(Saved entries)
= = = = =

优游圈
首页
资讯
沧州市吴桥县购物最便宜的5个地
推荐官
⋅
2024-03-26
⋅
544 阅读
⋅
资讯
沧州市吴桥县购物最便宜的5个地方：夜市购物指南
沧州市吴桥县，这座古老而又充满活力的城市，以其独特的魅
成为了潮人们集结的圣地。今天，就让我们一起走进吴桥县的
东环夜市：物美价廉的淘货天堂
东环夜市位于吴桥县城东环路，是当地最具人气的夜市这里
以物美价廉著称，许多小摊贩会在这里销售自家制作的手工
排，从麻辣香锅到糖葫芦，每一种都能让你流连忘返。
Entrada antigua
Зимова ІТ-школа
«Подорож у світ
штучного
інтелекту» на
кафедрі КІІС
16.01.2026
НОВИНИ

= = = = =

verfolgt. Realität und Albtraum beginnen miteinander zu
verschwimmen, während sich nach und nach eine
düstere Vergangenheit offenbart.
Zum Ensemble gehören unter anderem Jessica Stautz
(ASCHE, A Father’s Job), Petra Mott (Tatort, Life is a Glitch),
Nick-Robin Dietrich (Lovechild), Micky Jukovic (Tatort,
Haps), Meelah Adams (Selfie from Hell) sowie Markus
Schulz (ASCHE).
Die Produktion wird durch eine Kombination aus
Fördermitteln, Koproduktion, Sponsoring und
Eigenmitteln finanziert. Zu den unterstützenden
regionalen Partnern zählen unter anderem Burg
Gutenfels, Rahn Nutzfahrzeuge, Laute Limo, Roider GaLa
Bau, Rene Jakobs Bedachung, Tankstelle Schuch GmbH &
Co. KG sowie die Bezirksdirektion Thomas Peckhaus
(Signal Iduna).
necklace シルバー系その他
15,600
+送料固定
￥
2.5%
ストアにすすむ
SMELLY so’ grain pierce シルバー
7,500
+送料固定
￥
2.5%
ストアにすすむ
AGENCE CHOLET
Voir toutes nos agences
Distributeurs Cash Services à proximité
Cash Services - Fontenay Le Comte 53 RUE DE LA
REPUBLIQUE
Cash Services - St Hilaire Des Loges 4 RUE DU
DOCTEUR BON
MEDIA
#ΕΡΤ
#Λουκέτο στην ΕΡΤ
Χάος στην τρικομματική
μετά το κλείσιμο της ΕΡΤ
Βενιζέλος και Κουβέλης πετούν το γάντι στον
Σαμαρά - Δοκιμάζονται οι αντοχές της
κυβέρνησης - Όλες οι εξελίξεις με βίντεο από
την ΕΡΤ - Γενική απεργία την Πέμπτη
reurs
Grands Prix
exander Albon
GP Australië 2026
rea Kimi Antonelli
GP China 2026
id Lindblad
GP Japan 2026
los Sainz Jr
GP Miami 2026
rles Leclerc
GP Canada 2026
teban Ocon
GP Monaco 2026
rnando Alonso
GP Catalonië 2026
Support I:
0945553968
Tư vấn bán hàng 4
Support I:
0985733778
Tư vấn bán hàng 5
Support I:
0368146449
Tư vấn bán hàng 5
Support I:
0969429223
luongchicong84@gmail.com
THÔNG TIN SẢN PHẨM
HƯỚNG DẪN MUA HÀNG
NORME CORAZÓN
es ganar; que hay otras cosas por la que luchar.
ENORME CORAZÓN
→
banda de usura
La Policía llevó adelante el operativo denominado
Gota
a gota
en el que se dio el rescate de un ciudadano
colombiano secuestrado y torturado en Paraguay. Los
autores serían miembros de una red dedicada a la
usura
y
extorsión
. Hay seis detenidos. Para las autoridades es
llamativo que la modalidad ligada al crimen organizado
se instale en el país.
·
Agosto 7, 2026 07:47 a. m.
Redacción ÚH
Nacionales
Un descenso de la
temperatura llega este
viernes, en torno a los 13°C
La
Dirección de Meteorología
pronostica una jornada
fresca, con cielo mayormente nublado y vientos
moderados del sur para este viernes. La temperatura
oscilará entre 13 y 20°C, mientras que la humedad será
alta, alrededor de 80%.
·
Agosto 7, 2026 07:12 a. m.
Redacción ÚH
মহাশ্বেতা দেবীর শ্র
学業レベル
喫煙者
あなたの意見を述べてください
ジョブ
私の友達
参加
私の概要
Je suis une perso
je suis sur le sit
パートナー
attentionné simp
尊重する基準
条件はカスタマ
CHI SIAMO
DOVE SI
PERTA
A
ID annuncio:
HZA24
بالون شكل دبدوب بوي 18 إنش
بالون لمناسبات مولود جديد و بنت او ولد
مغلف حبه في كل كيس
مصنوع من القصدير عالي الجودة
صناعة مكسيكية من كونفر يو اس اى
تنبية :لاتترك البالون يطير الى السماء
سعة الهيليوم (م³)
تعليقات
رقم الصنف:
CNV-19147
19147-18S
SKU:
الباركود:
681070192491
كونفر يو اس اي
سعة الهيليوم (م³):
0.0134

= = = = =

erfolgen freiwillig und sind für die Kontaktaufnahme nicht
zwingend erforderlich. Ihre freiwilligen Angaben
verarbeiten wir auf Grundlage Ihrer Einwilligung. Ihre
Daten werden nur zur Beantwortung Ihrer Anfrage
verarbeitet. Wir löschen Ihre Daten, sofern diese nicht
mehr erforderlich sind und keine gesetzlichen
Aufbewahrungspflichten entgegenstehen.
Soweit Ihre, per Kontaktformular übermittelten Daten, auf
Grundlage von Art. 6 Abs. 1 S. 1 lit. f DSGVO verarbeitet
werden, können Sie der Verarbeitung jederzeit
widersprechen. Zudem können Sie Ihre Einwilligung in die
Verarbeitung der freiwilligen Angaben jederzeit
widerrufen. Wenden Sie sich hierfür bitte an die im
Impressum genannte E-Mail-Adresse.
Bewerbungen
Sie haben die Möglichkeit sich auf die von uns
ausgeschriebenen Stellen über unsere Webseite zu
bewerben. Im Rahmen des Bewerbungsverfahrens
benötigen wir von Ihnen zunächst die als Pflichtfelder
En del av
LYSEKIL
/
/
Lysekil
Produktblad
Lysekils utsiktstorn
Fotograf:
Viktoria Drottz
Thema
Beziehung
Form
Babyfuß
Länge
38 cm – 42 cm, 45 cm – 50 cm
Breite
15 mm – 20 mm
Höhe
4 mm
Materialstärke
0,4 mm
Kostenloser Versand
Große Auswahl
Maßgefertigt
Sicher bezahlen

= = = = =

## [EXERCISE OBJECTIVE]
Copy each line from the data above that includes "erforderlich".

## [OUTPUT OF THE TASK]
zwingend erforderlich. Ihre freiwilligen Angaben
mehr erforderlich sind und keine gesetzlichen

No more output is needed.